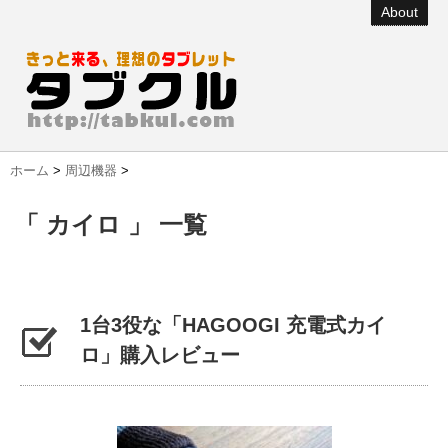
About
ホーム
>
周辺機器
>
「 カイロ 」 一覧
1台3役な「HAGOOGI 充電式カイ
ロ」購入レビュー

........

*WORK REQUEST*. Leave the pictures out and reproduce every record above exactly.

*PROBLEM SOLUTION*.
About
ホーム
>
周辺機器
>
「 カイロ 」 一覧
1台3役な「HAGOOGI 充電式カイ
ロ」購入レビュー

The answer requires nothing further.